A family of four sitting around a table at a restaurant
Kim Guillois and her family made some financial sacrifices to move nearer to her parents.
  • Kim Guillois loved living in Texas but decided to move closer to her family in Massachusetts.
  • She swallowed a 20% pay cut and bought a house in a suburb with a much higher cost of living.
  • The 35-year-old said emotional support from relatives and help with childcare made it worthwhile.

This as-told-to essay is based on a conversation with Kim Guillois, an occupational therapist and mother of two. It has been edited for length and clarity.

My husband, Max, and I moved from Texas to Massachusetts in 2021 when our oldest son, Theo, was 1.

We loved our time in the South, but after six years and having a child, we asked ourselves, "Why are we still here?"

I met Max, 35, who is French when we worked for an engineering company in France. In 2015, we seized the opportunity to move to the US when the firm launched a subsidiary in Houston.

We found it to be a dynamic, welcoming city with great people from across the US and the rest of the world. We made life-long friends. It was sunny all the time; great to be outside exploring a new place.

It was also cost-effective. Graduate degree salaries are pretty good down there because it's a major metropolitan area. When I decided on a career change, I received in-state tuition at a public university to get my graduate degree in occupational therapy.

I was at the beginning of my second trimester with Theo when the pandemic hit. He was born in August 2020.

It was quite isolating because a lot of our friends had left the city due to COVID, and we had no relatives nearby. Max's folks were in France, and mine were in the Boston area.

We wanted to be within an hour's drive of family

Theo was in a $1,300-a-month day care, but it kept closing due to health scares. We'd have to take time off work to look after him. It felt relentless. We knew if we wanted to have a second child, the childcare situation would be untenable.

If we wanted to see either of our families, it meant hours of travel by plane and using up our limited vacation time.

After the pandemic, Max's job was fully remote. It didn't matter where we were based. When we first thought of leaving Houston, we contemplated somewhere on the northeast coast, such as Virginia. It would have been a day's drive from my family in Boston.

But, practically speaking, we realized it would be better to be within an hour's drive in case something suddenly came up with Theo.

The only problem was the math. In Texas, you pay federal taxes, property taxes, and sales taxes, but there is no state income tax.

A set of grandparents with their grandson
Guillois's parents enjoy looking after her older son, Theo.

Houses in the Houston area were half the price of Boston's, where they sell in a matter of days. We love our small starter home, but for the same price in Texas, we would have had a pool, an HOA, and tennis courts.
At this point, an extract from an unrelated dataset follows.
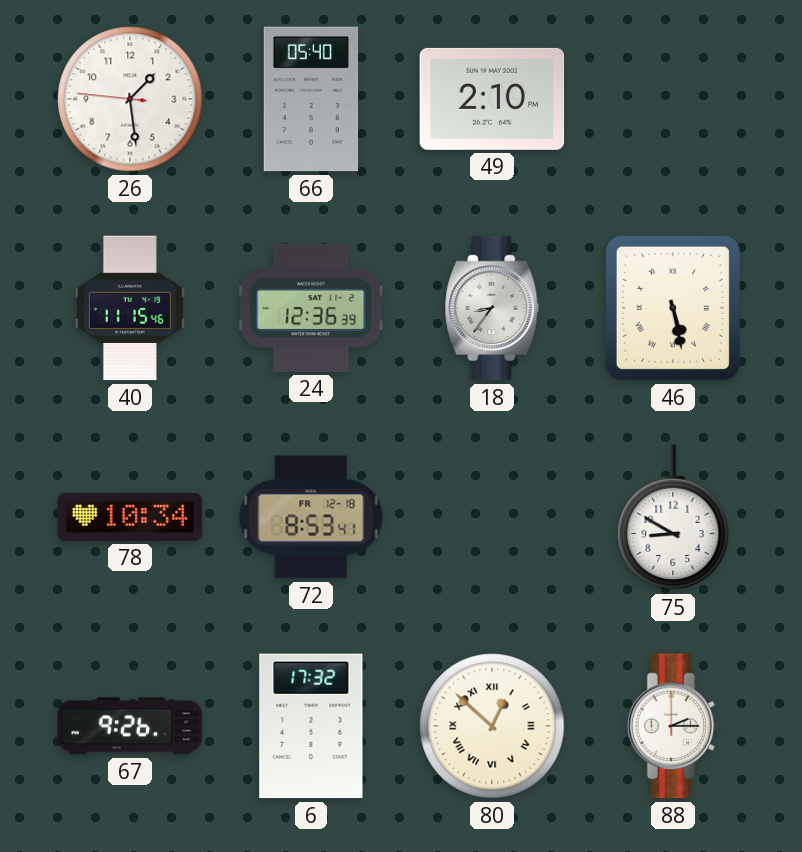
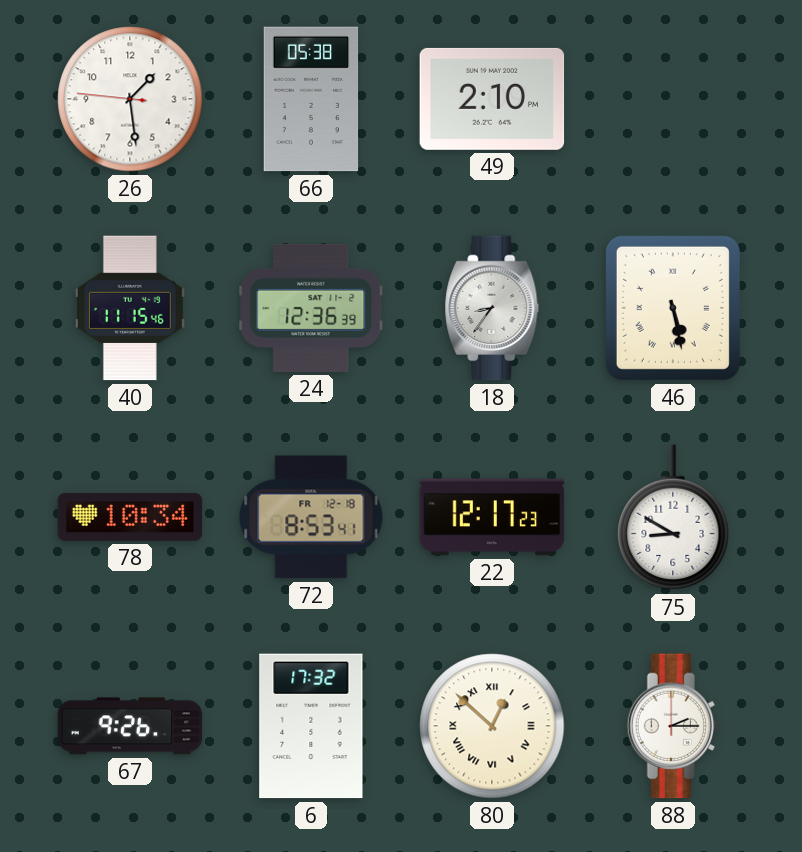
66: 05:40 -> 05:38
22: none -> 12:17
Luckily, interest rates were relatively low at the time. But we bought our house sight unseen for around $50,000 above asking. We relied on relatives to check it out in advance and waived the inspection.

I had to take a pay cut

Max's salary remained the same, but I was forced to take a 20% pay cut for an apples-to-apples job. I was not pleased, and I let everyone know. I went from working in a pediatric clinic to an early intervention setting. Both jobs were nonprofits, but the pay rates for healthcare in my field are lower overall in Massachusetts versus Texas. More graduates with occupational therapy degrees want to live in the greater Boston area.
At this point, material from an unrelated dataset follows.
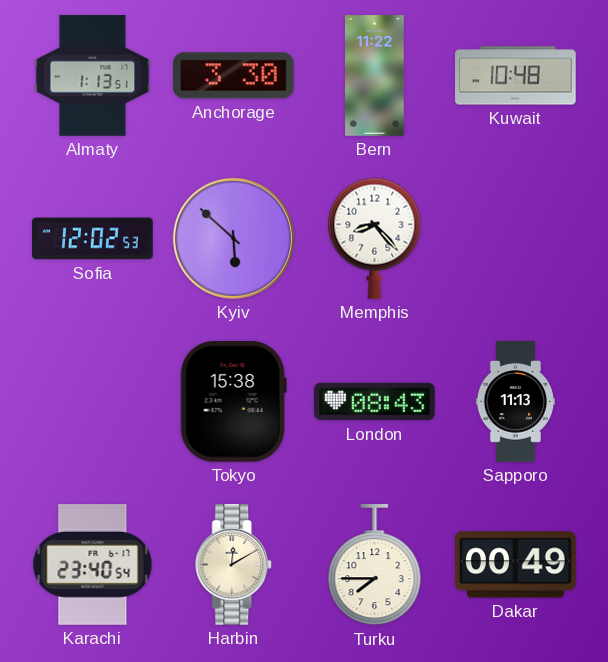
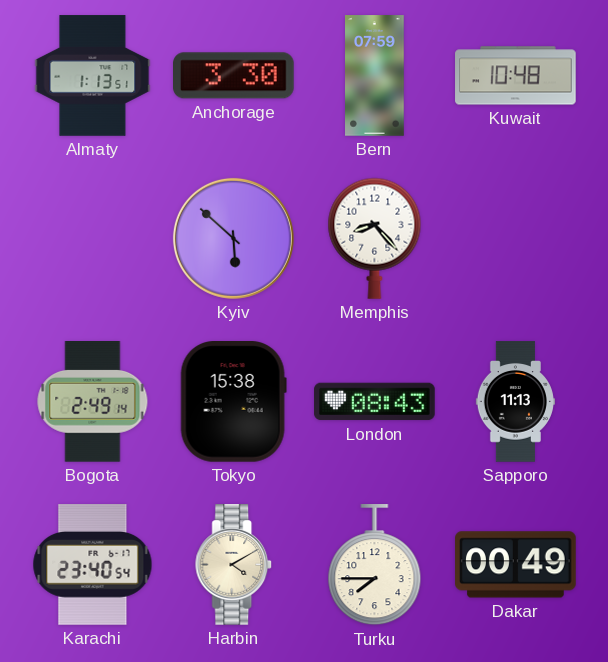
Bern: 11:22 -> 07:59
Sofia: 12:02 -> none
Bogota: none -> 2:49
Harbin: 12:10 -> 4:10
Meanwhile, the rate of Theo's new day care was $2,200 a month. We had our second son, Charlie, last year. He goes to day care part-time because I reduced my workweek from five days to three after his birth.
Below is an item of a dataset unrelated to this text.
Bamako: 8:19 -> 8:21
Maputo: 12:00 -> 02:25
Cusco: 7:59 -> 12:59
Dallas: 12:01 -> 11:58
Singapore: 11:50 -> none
Still, it's been a trade-off. The quality of education in Massachusetts is good, and we can fly very quickly to Europe from Logan International Airport.

Best of all, it's been a very nice change for us to be close to my family. Our boys actually know my parents and don't have to be reintroduced to them every few months. We don't have to miss any family events, and my parents and siblings help with childcare, especially when Max is visiting his family in France or traveling for business.

Almost every week, Mom and Dad can pick up Theo from pre-school for a fun activity. Max and I can have date nights, knowing the kids will be safe with my parents or one of my siblings or cousins. The going rate for babysitting in our neighborhood is $25 to $30 an hour, so there are savings, too.

Our move has made me the non-prioritized career person in the household. It has put me in a more financially vulnerable situation than if we were both able to contribute equally to our careers. But it has been the best choice for our family psychology.